─── Information supplied ───
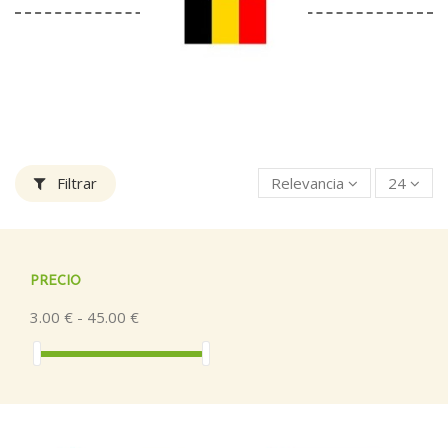
Filtrar
Relevancia
24
PRECIO
3.00 € - 45.00 €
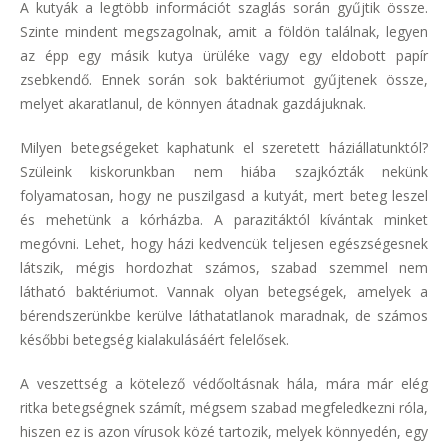
A kutyák a legtöbb információt szaglás során gyűjtik össze.
Szinte mindent megszagolnak, amit a földön találnak, legyen
az épp egy másik kutya ürüléke vagy egy eldobott papír
zsebkendő. Ennek során sok baktériumot gyűjtenek össze,
melyet akaratlanul, de könnyen átadnak gazdájuknak.
Milyen betegségeket kaphatunk el szeretett háziállatunktól?
Szüleink kiskorunkban nem hiába szajkózták nekünk
folyamatosan, hogy ne puszilgasd a kutyát, mert beteg leszel
és mehetünk a kórházba. A parazitáktól kívántak minket
megóvni. Lehet, hogy házi kedvencük teljesen egészségesnek
látszik, mégis hordozhat számos, szabad szemmel nem
látható baktériumot. Vannak olyan betegségek, amelyek a
bérendszerünkbe kerülve láthatatlanok maradnak, de számos
későbbi betegség kialakulásáért felelősek.
A veszettség a kötelező védőoltásnak hála, mára már elég
ritka betegségnek számít, mégsem szabad megfeledkezni róla,
hiszen ez is azon vírusok közé tartozik, melyek könnyedén, egy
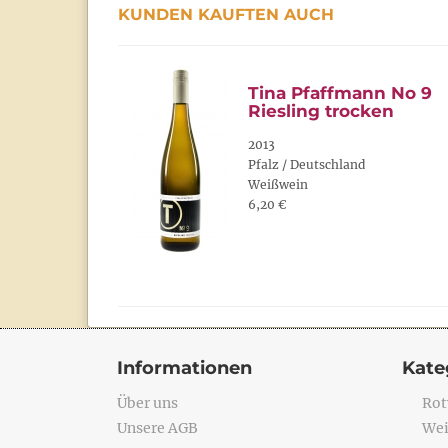
KUNDEN KAUFTEN AUCH
Tina Pfaffmann No 9
Riesling trocken
2013
Pfalz / Deutschland
Weißwein
6,20 €
Informationen
Kate
Über uns
Rot
Unsere AGB
Wei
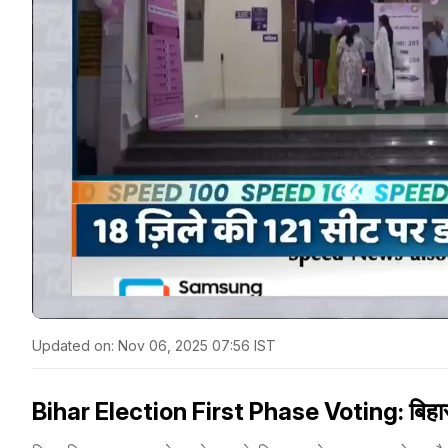
Updated on:
Nov 06, 2025 07:56 IST
Bihar Election First Phase Voting: बिहार मे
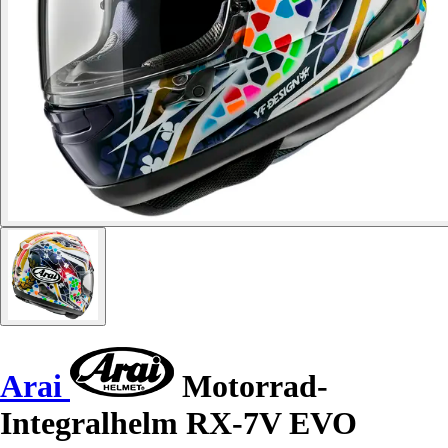
Arai
Motorrad-
Integralhelm RX-7V EVO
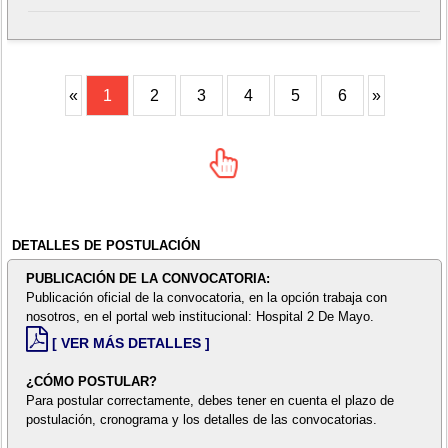
«
1
2
3
4
5
6
»
DETALLES DE POSTULACIÓN
PUBLICACIÓN DE LA CONVOCATORIA:
Publicación oficial de la convocatoria, en la opción trabaja con
nosotros, en el portal web institucional: Hospital 2 De Mayo.
[ VER MÁS DETALLES ]
¿CÓMO POSTULAR?
Para postular correctamente, debes tener en cuenta el plazo de
postulación, cronograma y los detalles de las convocatorias.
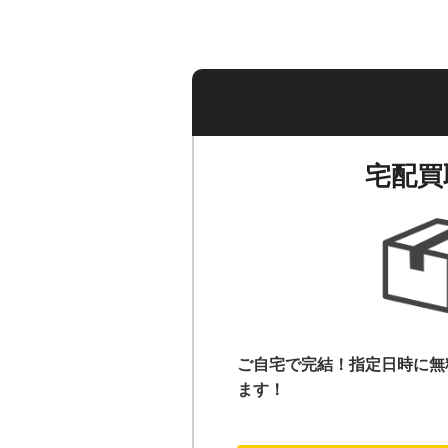
宅配買
ご自宅で完結！指定日時に無
ます！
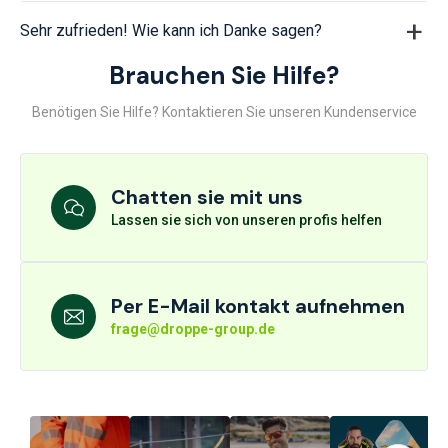
Sehr zufrieden! Wie kann ich Danke sagen?
Brauchen Sie Hilfe?
Benötigen Sie Hilfe? Kontaktieren Sie unseren Kundenservice
Chatten sie mit uns
Lassen sie sich von unseren profis helfen
Per E-Mail kontakt aufnehmen
frage@droppe-group.de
───
Requirement.
Word for word, restate every line of the listing, omitting the pictures.

Exercise output.
Filtrar
Relevancia
24
PRECIO
3.00 € - 45.00 €
A kutyák a legtöbb információt szaglás során gyűjtik össze.
Szinte mindent megszagolnak, amit a földön találnak, legyen
az épp egy másik kutya ürüléke vagy egy eldobott papír
zsebkendő. Ennek során sok baktériumot gyűjtenek össze,
melyet akaratlanul, de könnyen átadnak gazdájuknak.
Milyen betegségeket kaphatunk el szeretett háziállatunktól?
Szüleink kiskorunkban nem hiába szajkózták nekünk
folyamatosan, hogy ne puszilgasd a kutyát, mert beteg leszel
és mehetünk a kórházba. A parazitáktól kívántak minket
megóvni. Lehet, hogy házi kedvencük teljesen egészségesnek
látszik, mégis hordozhat számos, szabad szemmel nem
látható baktériumot. Vannak olyan betegségek, amelyek a
bérendszerünkbe kerülve láthatatlanok maradnak, de számos
későbbi betegség kialakulásáért felelősek.
A veszettség a kötelező védőoltásnak hála, mára már elég
ritka betegségnek számít, mégsem szabad megfeledkezni róla,
hiszen ez is azon vírusok közé tartozik, melyek könnyedén, egy
KUNDEN KAUFTEN AUCH
Tina Pfaffmann No 9
Riesling trocken
2013
Pfalz / Deutschland
Weißwein
6,20 €
Informationen
Kate
Über uns
Rot
Unsere AGB
Wei
Updated on:
Nov 06, 2025 07:56 IST
Bihar Election First Phase Voting: बिहार मे
Arai
Motorrad-
Integralhelm RX-7V EVO
«
1
2
3
4
5
6
»
DETALLES DE POSTULACIÓN
PUBLICACIÓN DE LA CONVOCATORIA:
Publicación oficial de la convocatoria, en la opción trabaja con
nosotros, en el portal web institucional: Hospital 2 De Mayo.
[ VER MÁS DETALLES ]
¿CÓMO POSTULAR?
Para postular correctamente, debes tener en cuenta el plazo de
postulación, cronograma y los detalles de las convocatorias.
宅配買
ご自宅で完結！指定日時に無
ます！
Sehr zufrieden! Wie kann ich Danke sagen?
Brauchen Sie Hilfe?
Benötigen Sie Hilfe? Kontaktieren Sie unseren Kundenservice
Chatten sie mit uns
Lassen sie sich von unseren profis helfen
Per E-Mail kontakt aufnehmen
frage@droppe-group.de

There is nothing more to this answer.